The CMLU Project will:
- Extend the life of the Cormorant helicopter until 2040 and beyond;
- Return the Cormorant fleet to Canadian Forces Base Trenton as the primary SAR helicopter;
- Provide enhanced aircraft flight management, communication and navigation systems, complying with latest regulations;
- Address existing and projected obsolescence while incorporating maintainability and reliability enhancements;
- Introduce modern SAR mission sensors;
- Ensure there is no disruption to Cormorant rotary-wing SAR capability during the project; and
- Deliver industrial technological benefits to Canadian companies.

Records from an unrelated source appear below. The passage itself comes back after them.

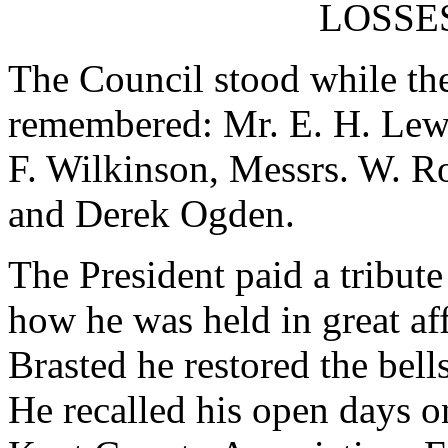
LOSSE
The Council stood while t
remembered: Mr. E. H. Lewi
F. Wilkinson, Messrs. W. Ro
and Derek Ogden.
The President paid a tribute
how he was held in great af
Brasted he restored the bell
He recalled his open days o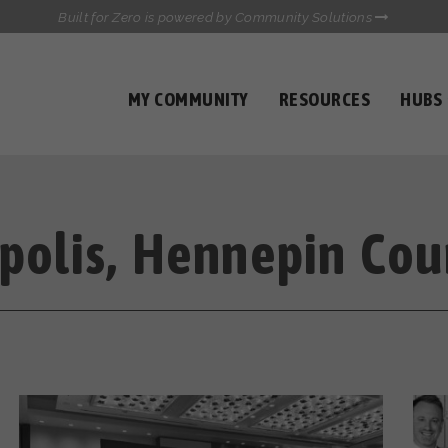
Built for Zero is powered by Community Solutions
MY COMMUNITY
RESOURCES
HUBS
QUALITY DATA TOOLKIT
COMMUNICATIONS HUB
HEALTHCARE AND HOMELESSNESS PILOT
INFLOW SOLUTIONS INITIATIVE (ISI)
CASE CONFERENCING ACADEMY
polis, Hennepin Cou
TOWN HALLS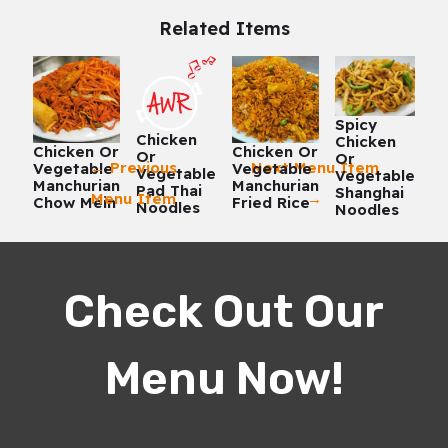
Related Items
Spicy
Chicken
Chicken
Chicken Or
Chicken Or
Or
Or
←
Previous
Next Menu Item
Vegetable
Vegetable
Vegetable
Vegetable
Manchurian
Manchurian
Pad Thai
Shanghai
Menu Item
→
Chow Mein
Fried Rice
Noodles
Noodles
Check Out Our
Menu Now!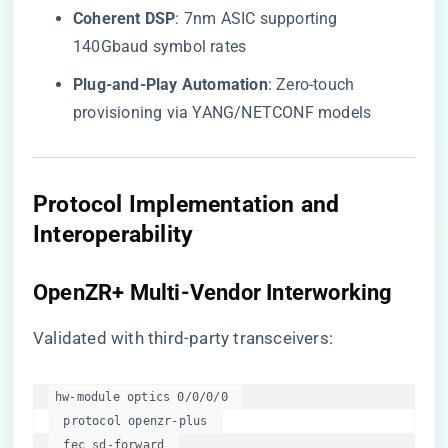
​Coherent DSP​
​: 7nm ASIC supporting
140Gbaud symbol rates
​Plug-and-Play Automation​
​: Zero-touch
provisioning via YANG/NETCONF models
​Protocol Implementation and
Interoperability​
​OpenZR+ Multi-Vendor Interworking​
Validated with third-party transceivers:
hw-module optics 0/0/0/0  

  protocol openzr-plus  

  fec sd-forward  
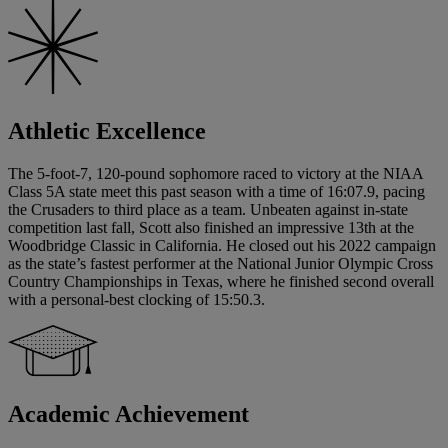
Athletic Excellence
The 5-foot-7, 120-pound sophomore raced to victory at the NIAA
Class 5A state meet this past season with a time of 16:07.9, pacing
the Crusaders to third place as a team. Unbeaten against in-state
competition last fall, Scott also finished an impressive 13th at the
Woodbridge Classic in California. He closed out his 2022 campaign
as the state’s fastest performer at the National Junior Olympic Cross
Country Championships in Texas, where he finished second overall
with a personal-best clocking of 15:50.3.
Academic Achievement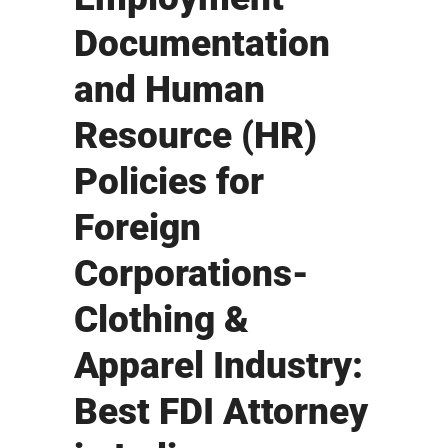
Documentation
and Human
Resource (HR)
Policies for
Foreign
Corporations-
Clothing &
Apparel Industry:
Best FDI Attorney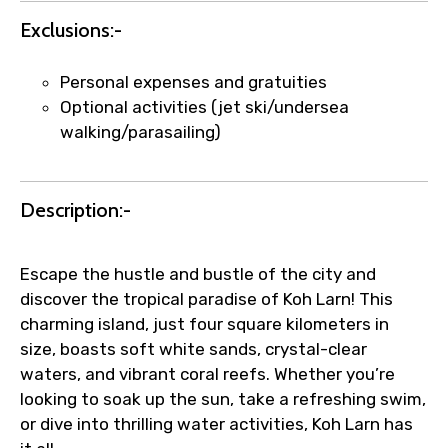
Submit Information
Exclusions:-
Personal expenses and gratuities
Optional activities (jet ski/undersea
walking/parasailing)
Description:-
Escape the hustle and bustle of the city and
discover the tropical paradise of Koh Larn! This
charming island, just four square kilometers in
size, boasts soft white sands, crystal-clear
waters, and vibrant coral reefs. Whether you’re
looking to soak up the sun, take a refreshing swim,
or dive into thrilling water activities, Koh Larn has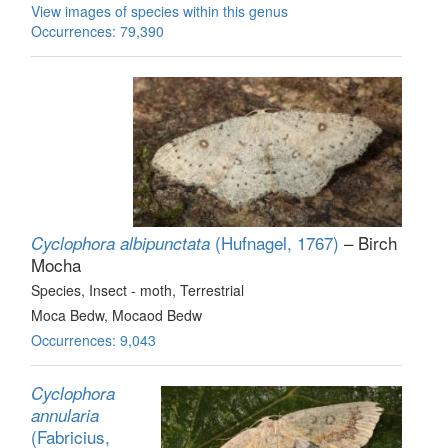
View images of species within this genus
Occurrences: 79,390
(Hufnagel, 1767)
– Birch
Cyclophora albipunctata
Mocha
Species
, Insect - moth
, Terrestrial
Moca Bedw, Mocaod Bedw
Occurrences: 9,043
Cyclophora
annularia
(Fabricius,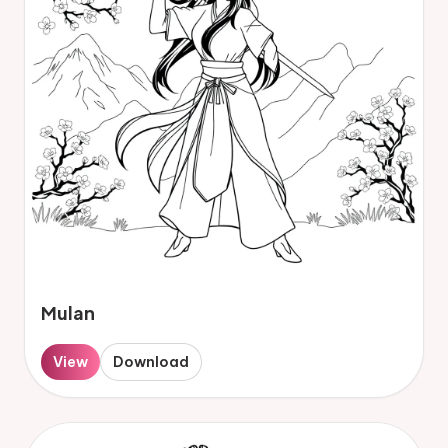
Mulan
View
Download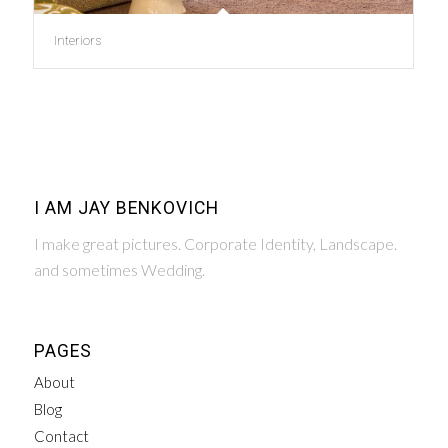
Interiors
I AM JAY BENKOVICH
I make great pictures. Corporate Identity, Landscape.
and sometimes Wedding.
PAGES
About
Blog
Contact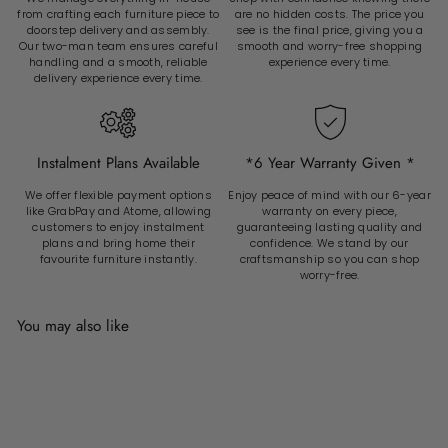
from crafting each furniture piece to
are no hidden costs. The price you
doorstep delivery and assembly.
see is the final price, giving you a
Our two-man team ensures careful
smooth and worry-free shopping
handling and a smooth, reliable
experience every time.
delivery experience every time.
Instalment Plans Available
*6 Year Warranty Given *
We offer flexible payment options
Enjoy peace of mind with our 6-year
like GrabPay and Atome, allowing
warranty on every piece,
customers to enjoy instalment
guaranteeing lasting quality and
plans and bring home their
confidence. We stand by our
favourite furniture instantly.
craftsmanship so you can shop
worry-free.
You may also like
Add to cart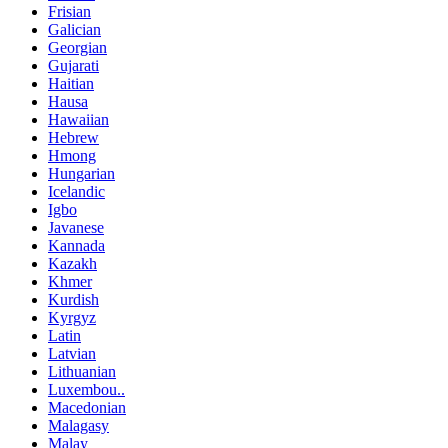
Frisian
Galician
Georgian
Gujarati
Haitian
Hausa
Hawaiian
Hebrew
Hmong
Hungarian
Icelandic
Igbo
Javanese
Kannada
Kazakh
Khmer
Kurdish
Kyrgyz
Latin
Latvian
Lithuanian
Luxembou..
Macedonian
Malagasy
Malay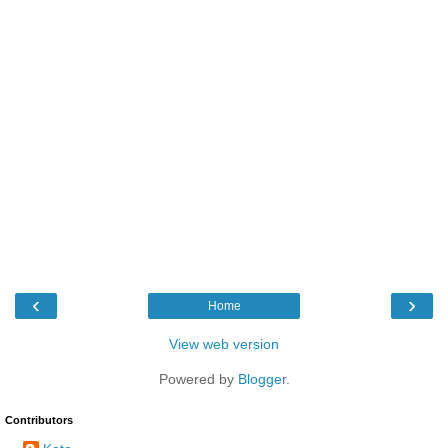
‹
›
Home
View web version
Powered by
Blogger
.
Contributors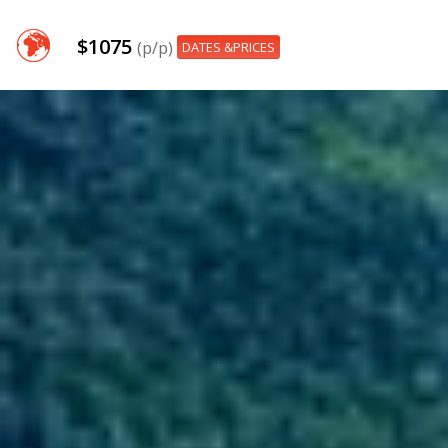
$1075
(p/p)
DATES &PRICES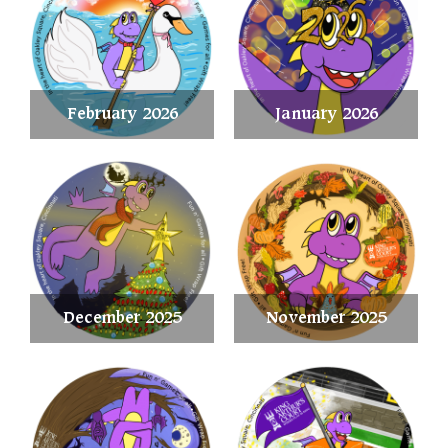
February 2026
January 2026
December 2025
November 2025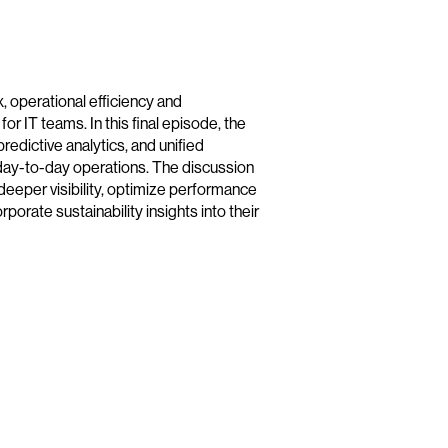
operational efficiency and
or IT teams. In this final episode, the
redictive analytics, and unified
ay-to-day operations. The discussion
deeper visibility, optimize performance
orate sustainability insights into their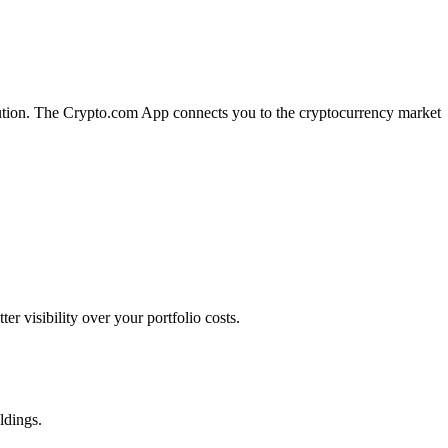
ecution. The Crypto.com App connects you to the cryptocurrency market
 visibility over your portfolio costs.
ldings.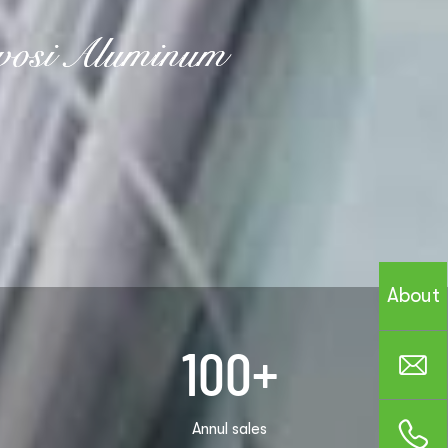
About
100
+
Annul sales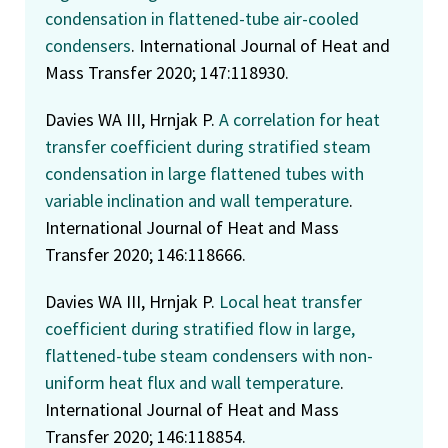
condensation in flattened-tube air-cooled
condensers
. International Journal of Heat and
Mass Transfer 2020; 147:118930.
Davies WA III, Hrnjak P.
A correlation for heat
transfer coefficient during stratified steam
condensation in large flattened tubes with
variable inclination and wall temperature
.
International Journal of Heat and Mass
Transfer 2020; 146:118666.
Davies WA III, Hrnjak P.
Local heat transfer
coefficient during stratified flow in large,
flattened-tube steam condensers with non-
uniform heat flux and wall temperature
.
International Journal of Heat and Mass
Transfer 2020; 146:118854.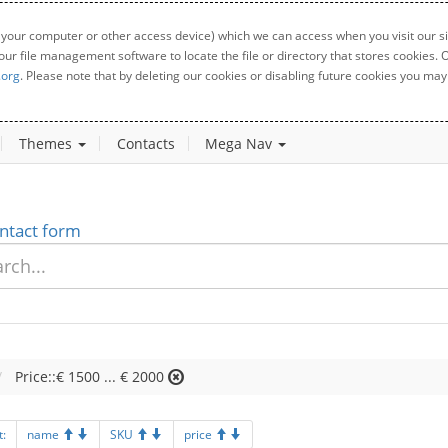
 your computer or other access device) which we can access when you visit our sit
your file management software to locate the file or directory that stores cookies
.org
. Please note that by deleting our cookies or disabling future cookies you may 
Themes
Contacts
Mega Nav
ntact form
Price::€ 1500 ... € 2000
t:
name
SKU
price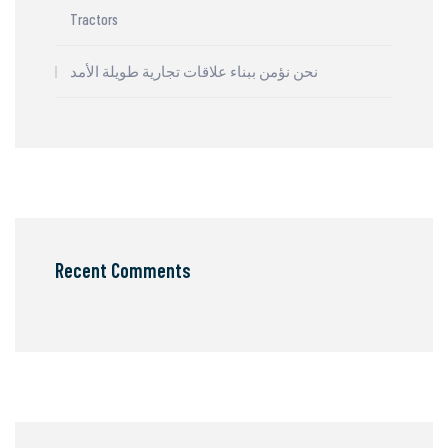
Tractors
نحن نؤمن ببناء علاقات تجارية طويلة الأمد
Recent Comments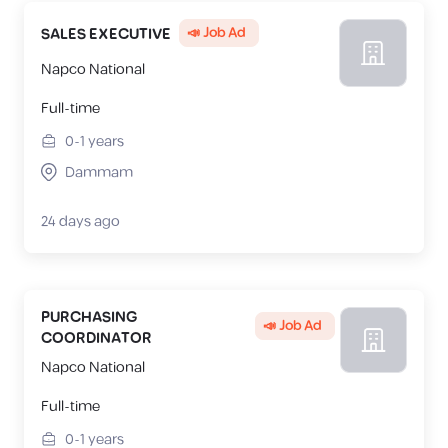
📣 Job Ad
SALES EXECUTIVE
Napco National
Full-time
0-1
years
Dammam
24 days ago
PURCHASING
📣 Job Ad
COORDINATOR
Napco National
Full-time
0-1
years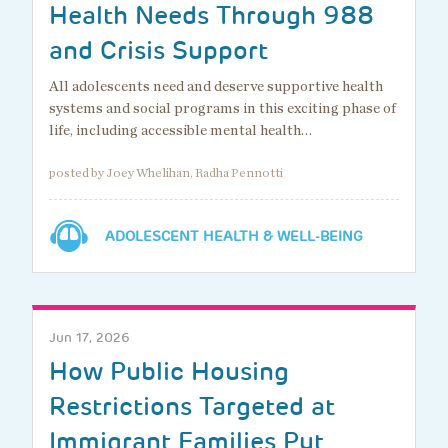
Health Needs Through 988
and Crisis Support
All adolescents need and deserve supportive health
systems and social programs in this exciting phase of
life, including accessible mental health…
posted by Joey Whelihan, Radha Pennotti
ADOLESCENT HEALTH & WELL-BEING
Jun 17, 2026
How Public Housing
Restrictions Targeted at
Immigrant Families Put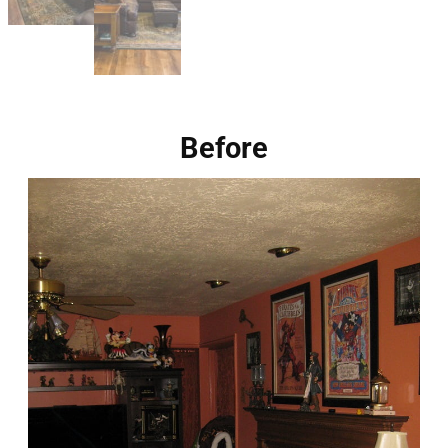
Before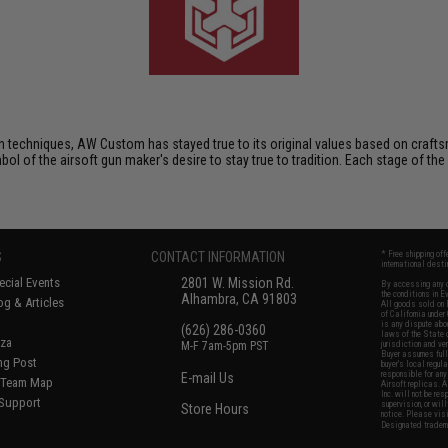
techniques, AW Custom has stayed true to its original values based on crafts
mbol of the airsoft gun maker's desire to stay true to tradition. Each stage of the
S
CONTACT INFORMATION
* Free shipping of
international desti
cial Events
2801 W. Mission Rd.
By accessing any o
the conditions in 
Alhambra, CA 91803
og & Articles
All goods sold on E
of California under
is any dispute abou
(626) 286-0360
laws of the State o
oza
M-F 7am-5pm PST
jurisdiction and ve
Buyer assumes full 
ing Post
buyer's local regul
responsible for any
E-mail Us
d/Team Map
Airsoft replicas. A
Inc. will not be re
 Support
supervision, or wil
Store Hours
notice. Please visi
Designated tradema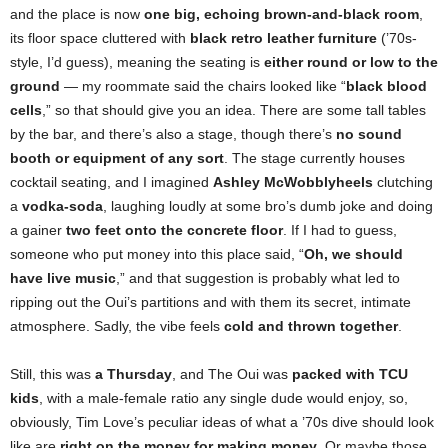
and the place is now
one big, echoing brown-and-black room
,
its floor space cluttered with
black retro leather furniture
(’70s-
style, I’d guess), meaning the seating is
either round or low to the
ground
— my roommate said the chairs looked like “
black blood
cells
,” so that should give you an idea. There are some tall tables
by the bar, and there’s also a stage, though there’s
no sound
booth or equipment of any sort
. The stage currently houses
cocktail seating, and I imagined
Ashley McWobblyheels
clutching
a
vodka-soda
, laughing loudly at some bro’s dumb joke and doing
a gainer
two feet onto the concrete floor
. If I had to guess,
someone who put money into this place said, “
Oh, we should
have live music
,” and that suggestion is probably what led to
ripping out the Oui’s partitions and with them its secret, intimate
atmosphere. Sadly, the vibe feels
cold and thrown together
.
Still, this was
a Thursday
, and The Oui was
packed with TCU
kids
, with a male-female ratio any single dude would enjoy, so,
obviously, Tim Love’s peculiar ideas of what a ’70s dive should look
like are
right on the money
for making money
. Or maybe those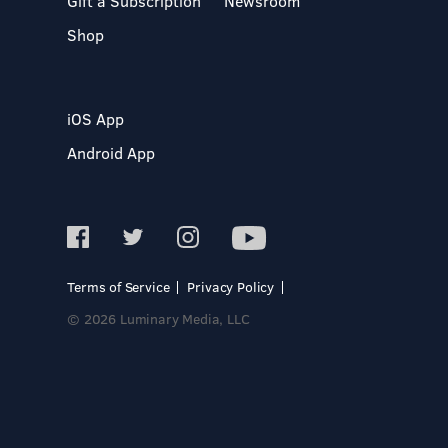
Gift a Subscription
Newsroom
Shop
iOS App
Android App
Terms of Service
Privacy Policy
© 2026 Luminary Media, LLC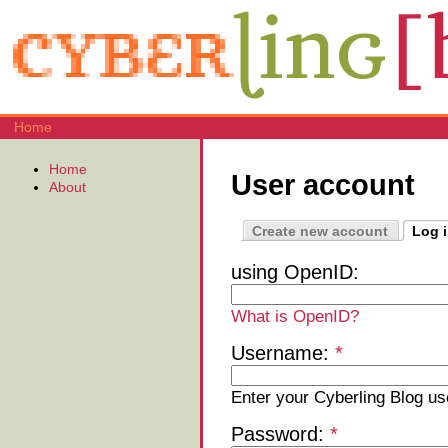
Home
Home
User account
About
Create new account
Log 
using OpenID:
What is OpenID?
Username:
*
Enter your Cyberling Blog u
Password:
*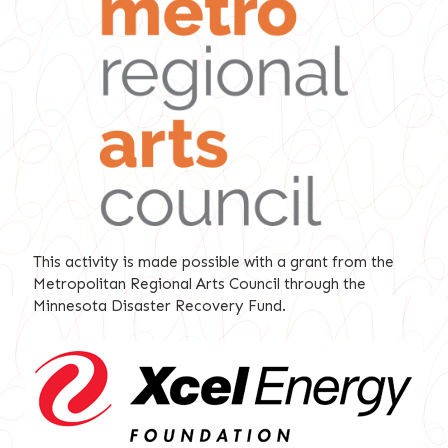
This activity is made possible with a grant from the
Metropolitan Regional Arts Council through the
Minnesota Disaster Recovery Fund.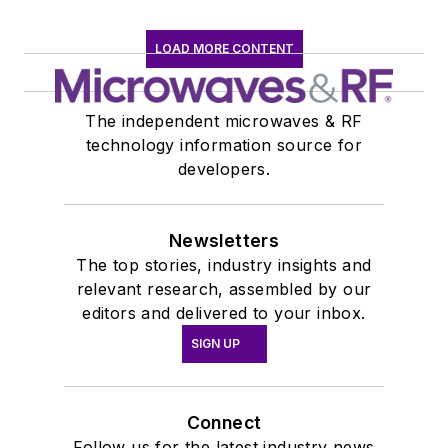
LOAD MORE CONTENT
The independent microwaves & RF
technology information source for
developers.
Newsletters
The top stories, industry insights and
relevant research, assembled by our
editors and delivered to your inbox.
SIGN UP
Connect
Follow us for the latest industry news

Low-risk upgrade utilizing an existing design
The CMLU solution will leverage the existing design and development work undertaken by Leonardo on the latest generation of the AW101 – the Norwegian All-Weather Search and Rescue Helicopter (NAWSARH) – which is currently being delivered to Norway.
Dominic Howe, Head of International Campaigns America and Canada at Leonardo Helicopters, commented: “From the outset, we have proposed a low-risk upgrade solution utilizing an existing design, which will provide the RCAF with much greater SAR capability and provide greater peace of mind to all Canadians across Canada.”
The CMLU Project includes augmentation of the fleet with a minimum of two additional helicopters enabling the return of the Cormorant helicopter to the Trenton Main Operating Base, which covers the Great Lakes region.
Using commercial off-the-shelf technology
The CMLU Project will include avionics, a new glass cockpit, the addition of the latest SAR sensors, including a surveillance radar, electro-optical infra-red (EO/IR) device, more powerful digitally-controlled engines, wireless in-cabin communications, LED lighting, rescue hoist upgrades, synthetic training solutions from CAE, which include: a training, a Full Mission Simulator and Rear Crew Trainer, among others.
‘Less search and more rescue’
“This isn’t a development program – it’s using commercial off-the-shelf technology,” added Howe. “This is utilizing the design and development undertaken for the NAWSARH project, which will provide Canada with a low-risk, and value for money solution; it also provides long-term benefits with a drive towards a standardized common configuration across multiple AW101 operators.
“The significant capability the CMLU Project will deliver, through the introduction of the surveillance radar, EO/IR device, the Mobile Phone Detection and Localization System and other updated systems, will ensure less search and more rescue.”